I've recently downloaded Libby and Hoopla, and have been burning through my book backlog at a pretty wild pace. I'm typically a slow reader, easily distracted, so it helps a lot to have someone reading an an unwavering pace. I also feel like the tone of the reader helps convey information that you have to otherwise color in yourself, sometimes after a statement has been uttered.

Pretty good! I’m glad I read it. Here's my review of the book.

I did not necessarily enjoy reading this book but I’m happy I ate my vegetables with this one because there was a whole lot about the origins of many staple American foods, grains, greens, meats, and so on that I didn’t know the first thing about.

I started reading it because a friend had recommended it when I asked about books that talk about the act of cooking itself - like of preparing, cooking, and presenting the food as a “creative” act, in the moment of making it into a meal - and it is absolutely not about that at all, so, I had to sort of give up on that expectation early and let the story take me where it wanted.

It is largely about how soul food, southern cooking, black cooking, all cannot possibly be separated from the history of slavery and forced labor on which the nation was built, and it’s real interesting seeing the origins of a lot of dishes we consider traditionally American.
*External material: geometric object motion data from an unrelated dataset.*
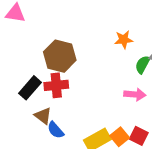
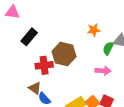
brown hexagon: (60, 56) -> (64, 54), moved
black rectangle: (30, 88) -> (29, 37), moved

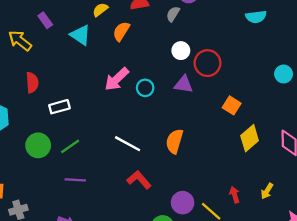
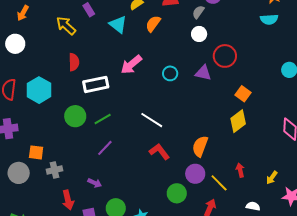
white circle: (181, 51) -> (199, 34), moved
pink arrow: (117, 79) -> (131, 65), moved
white rectangle: (59, 107) -> (96, 84), size x1.4
yellow diamond: (250, 138) -> (238, 121), moved
orange semicircle: (174, 141) -> (200, 146), moved
purple line: (75, 180) -> (105, 148), turned -54
yellow arrow: (267, 191) -> (272, 178), moved

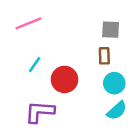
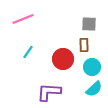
red circle: (65, 79) -> (63, 59), moved
purple L-shape: (40, 112) -> (49, 92), moved

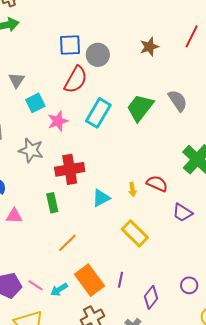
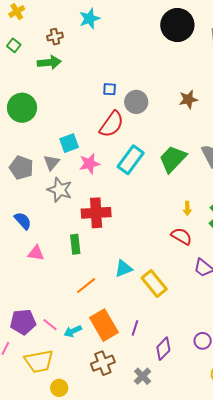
blue square: (70, 45) -> (110, 89), size x0.6
gray triangle: (17, 80) -> (51, 163), moved
yellow arrow: (132, 190) -> (187, 208), moved
cyan triangle: (101, 198) -> (124, 269), moved

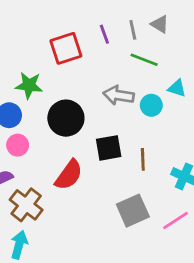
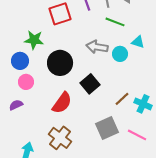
black square: (109, 148) -> (90, 84), turned -30
brown line: (143, 159) -> (122, 99), moved, turned 49
brown cross: (26, 205) -> (60, 138), moved
pink line: (175, 220) -> (137, 135), turned 60

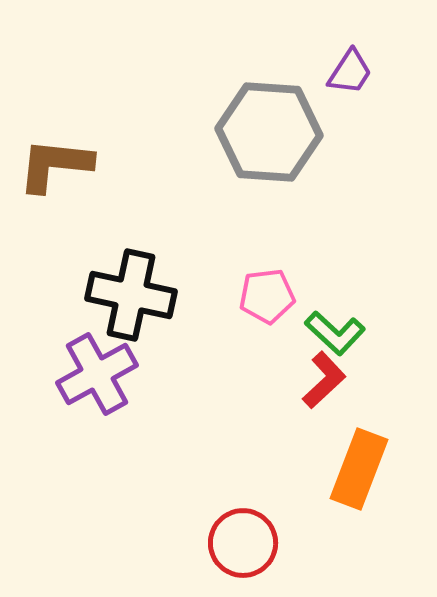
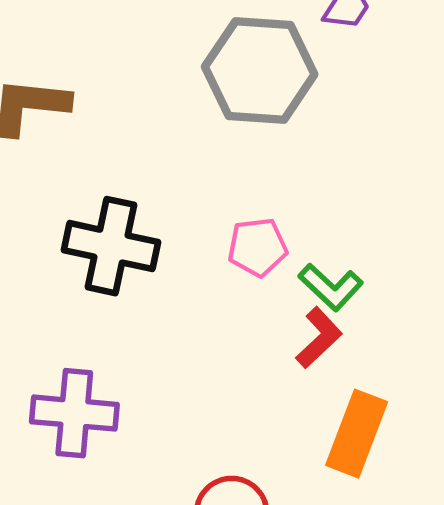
purple cross: (97, 374) -> (74, 413), moved, turned 34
Things like how French cooking would be taught to enslaved chefs so they could cook those things for the plantation owner, and how those cooks would then pass on that knowledge through their family, adding French affects to the unique meats, greens, grains, and beans of America.

A lot of it is about the institution of slavery and the unimaginable suffering brought upon the enslaved, the countless angles of horror to it all, and the utter indifference shown by their keepers. Through this nightmare, cooking and eating were often the merciful moments, these snatched-away pleasures black communities made the most of.
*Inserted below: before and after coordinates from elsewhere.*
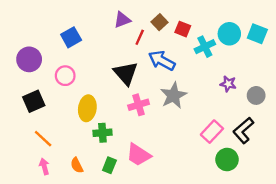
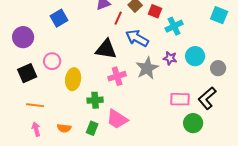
cyan circle: (229, 34) -> (195, 56), moved
black triangle: (126, 73) -> (106, 49), turned -40
pink circle: (65, 76) -> (52, 61), moved
purple star: (228, 84) -> (170, 58), moved
pink rectangle: (212, 132) -> (180, 99), turned 48
green cross: (102, 133) -> (95, 100), moved
orange line: (43, 139) -> (35, 105), turned -36
orange semicircle: (77, 165) -> (64, 128), turned -56

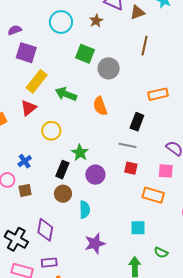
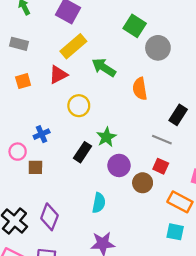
brown circle: (63, 194) -> (143, 183), moved
cyan square: (138, 228) -> (175, 232), moved

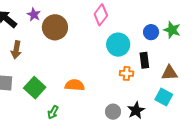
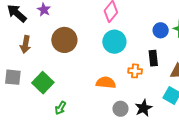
brown circle: (55, 27) -> (64, 40), moved
cyan circle: (118, 45) -> (114, 42), moved
orange semicircle: (75, 85) -> (106, 83), moved

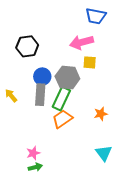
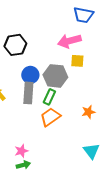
green rectangle: (61, 99) -> (49, 97), size x0.7

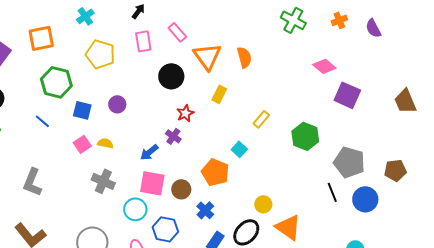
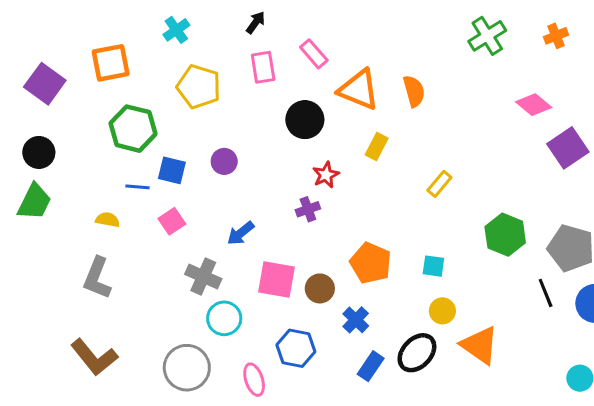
green cross: (293, 20) -> (487, 36), turned 30
orange triangle: (207, 56) -> (359, 90), turned -32
purple square: (347, 95) -> (568, 148), turned 32
blue line: (42, 121) -> (137, 187), moved, turned -35
purple cross: (173, 136) -> (308, 209), turned 35
green hexagon: (305, 136) -> (505, 235), moved
yellow semicircle: (105, 143) -> (108, 220), moved
cyan square: (239, 149) -> (433, 266), moved, turned -35
blue arrow: (149, 152) -> (241, 233), moved
cyan circle: (135, 209) -> (224, 318), moved

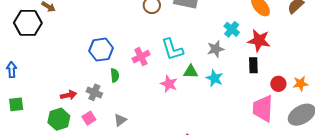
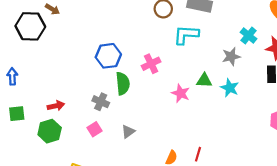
cyan L-shape: (172, 49) -> (186, 35), moved, turned 110
green semicircle: (115, 75) -> (123, 84), size x1.5
red arrow: (68, 95) -> (56, 106), moved
green hexagon: (59, 119) -> (50, 131), moved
So yeah I didn’t get what I was after but it was a good book!

A few friends helpfully suggested that some cookbooks might be closer to the act of creation itself than the narrative books on cooking - Hetty Lui McKinnon, Asako Yuzuki, Samin Nosrat, authors in that vein.
(I know, why is the title like that? This feels very 'Publisher thought this would make it pop' to me.) Heat was about 50/50 me reading it and me listening to the author read the audio book. Here's a review I wrote up.

This book annoyed me a whole bunch. The humor didn’t land, the author wasn’t as clever as he thought he was, the main guy he worked under and writes about - Mario Batali - is a sexist pig who had a whole slew of sexual harassment allegations recently, and there’s a whole lot of tangents in here about things I couldn’t really bring myself to care much about about. Things like what Tuscans arbitrarily consider pure or impure, the exact history of how certain dishes left Italy and evolved, or anything involving the Food Network celebrity era.
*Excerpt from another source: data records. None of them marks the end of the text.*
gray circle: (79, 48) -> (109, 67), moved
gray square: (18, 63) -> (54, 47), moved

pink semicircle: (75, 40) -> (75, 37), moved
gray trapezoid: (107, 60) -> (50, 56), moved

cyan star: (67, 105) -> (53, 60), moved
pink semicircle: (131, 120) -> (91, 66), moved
But, ended up really liking the nitty-gritty “dirty realism” (his phrasing) of his day-to-day in each kitchen, in pasta-making and in butchering. He doesn’t just take the performative and boastful chefs/personalities at their word, he is curious, he digs, gaining an actual understanding of the whys and the hows, diving into the history and the real reason recipes and techniques are the way they are. I found all of this very interesting and well worth the read.

Also appreciated him spending chapters just talking about what is involved in carving up meat, or in creating the perfect length pasta, or in developing a “kitchen awareness” that lets one sense when something needs attention or has finished. All of that was great, and is the kind of thing I was hungry for when looking for writing about the act of cooking.

So I ultimately am glad I read it and think it was a useful read, but didn’t really enjoy reading it much. Another “eating my vegetables” book.
Specifically, I listened to the very very well-done audio book read by Pippa Bennett-Warner. She is far and away the best audio book VA I’ve heard.

I’ve had a string of pretty unsatisfying reads, so this was a welcome change in that the narrative here was full and weighty and about shit. There is not simply description there is observation and judgement and affection and emotion, I loved it. Really love how Smith writes, it’s such a treat. Here’s my review.

Now did I actually like the story? Eh. I think it does the trick in terms of being a reason for the narrator to travel through the world and face the consequences of class, race, wealth disparity, ignorance, history, all that human stuff. I didn’t necessarily like the way the narrator just endured and had things happen to her, rather than make strong choices, but I definitely understood her reasoning and it’s a very realistic character, like all of them are.

The meat of this thing is in the way it’s all described and pondered and processed, it’s very flavorful. That’s the stuff that sticks with me. It’s an enormously sad book and I really enjoyed how you live through that sadness, in a million different mundane ways. I could read this author write about anything.

Definitely intend to tackle another of her books in the near future, this was a very refreshing book.

I promised two different friends I would check out Gideon the Ninth so I'm working through that now.

Every cishet man I know has bitched endlessly about how tumblr it is and how annoying the writing is, and like, she does say stuff like "douchebag" and "gangbanged by skeletons" which are hard not to wince at, but the reader of the audio book kinda captures the tone exactly right in that she's trying to avoid thinking about distressing stuff that that's how she laughs it away. I will say that it doesn't really feel like Gideon is the type of person who was raised in a lightless pit shepherded by a cult, but I don't mind it honestly, it's sometimes funny even. Nice to have a more upbeat narrator for once.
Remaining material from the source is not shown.